> [Exercise objective]
Each line of the records has to be copied exactly, though the pictures must be left out.

——————————

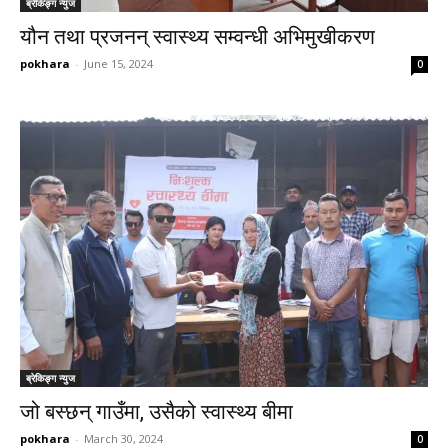
ब्रेकिङ्ग न्युज
यौन तथा प्रजनन् स्वास्थ्य सम्वन्धी अभिमुखीकरण
pokhara
-
June 15, 2024
0
ब्रेकिङ्ग न्युज
जो बस्छन् गाउँमा, उसैको स्वास्थ्य बीमा
pokhara
-
March 30, 2024
0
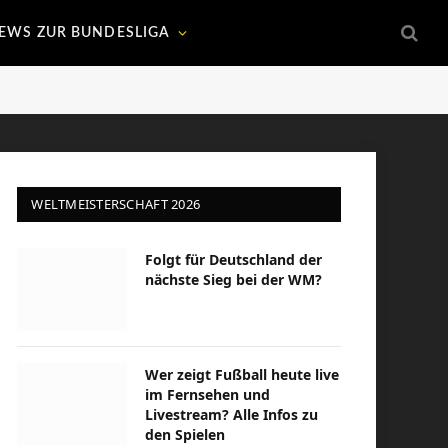
EWS ZUR BUNDESLIGA
WELTMEISTERSCHAFT 2026
Folgt für Deutschland der
nächste Sieg bei der WM?
Wer zeigt Fußball heute live
im Fernsehen und
Livestream? Alle Infos zu
den Spielen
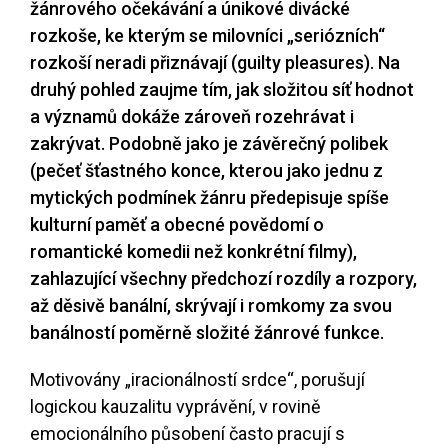
žánrového očekávání a únikové divácké
rozkoše, ke kterým se milovníci „seriózních“
rozkoší neradi přiznávají (guilty pleasures). Na
druhý pohled zaujme tím, jak složitou síť hodnot
a významů dokáže zároveň rozehrávat i
zakrývat. Podobně jako je závěrečný polibek
(pečeť šťastného konce, kterou jako jednu z
mytických podmínek žánru předepisuje spíše
kulturní paměť a obecné povědomí o
romantické komedii než konkrétní filmy),
zahlazující všechny předchozí rozdíly a rozpory,
až děsivě banální, skrývají i romkomy za svou
banálností poměrně složité žánrové funkce.
Motivovány „iracionálností srdce“, porušují
logickou kauzalitu vyprávění, v rovině
emocionálního působení často pracují s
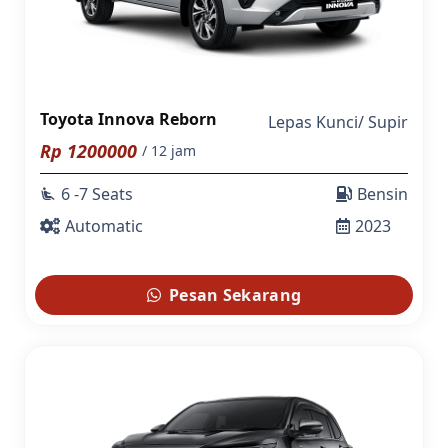
Toyota Innova Reborn
Lepas Kunci
/
Supir
Rp
1200000
/ 12 jam
6 -7 Seats
Bensin
airline_seat_recline_extra
Automatic
2023
Pesan Sekarang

——————————

> [Your solution]
ब्रेकिङ्ग न्युज
यौन तथा प्रजनन् स्वास्थ्य सम्वन्धी अभिमुखीकरण
pokhara
-
June 15, 2024
0
ब्रेकिङ्ग न्युज
जो बस्छन् गाउँमा, उसैको स्वास्थ्य बीमा
pokhara
-
March 30, 2024
0
EWS ZUR BUNDESLIGA
WELTMEISTERSCHAFT 2026
Folgt für Deutschland der
nächste Sieg bei der WM?
Wer zeigt Fußball heute live
im Fernsehen und
Livestream? Alle Infos zu
den Spielen
žánrového očekávání a únikové divácké
rozkoše, ke kterým se milovníci „seriózních“
rozkoší neradi přiznávají (guilty pleasures). Na
druhý pohled zaujme tím, jak složitou síť hodnot
a významů dokáže zároveň rozehrávat i
zakrývat. Podobně jako je závěrečný polibek
(pečeť šťastného konce, kterou jako jednu z
mytických podmínek žánru předepisuje spíše
kulturní paměť a obecné povědomí o
romantické komedii než konkrétní filmy),
zahlazující všechny předchozí rozdíly a rozpory,
až děsivě banální, skrývají i romkomy za svou
banálností poměrně složité žánrové funkce.
Motivovány „iracionálností srdce“, porušují
logickou kauzalitu vyprávění, v rovině
emocionálního působení často pracují s
Toyota Innova Reborn
Lepas Kunci
/
Supir
Rp
1200000
/ 12 jam
6 -7 Seats
Bensin
airline_seat_recline_extra
Automatic
2023
Pesan Sekarang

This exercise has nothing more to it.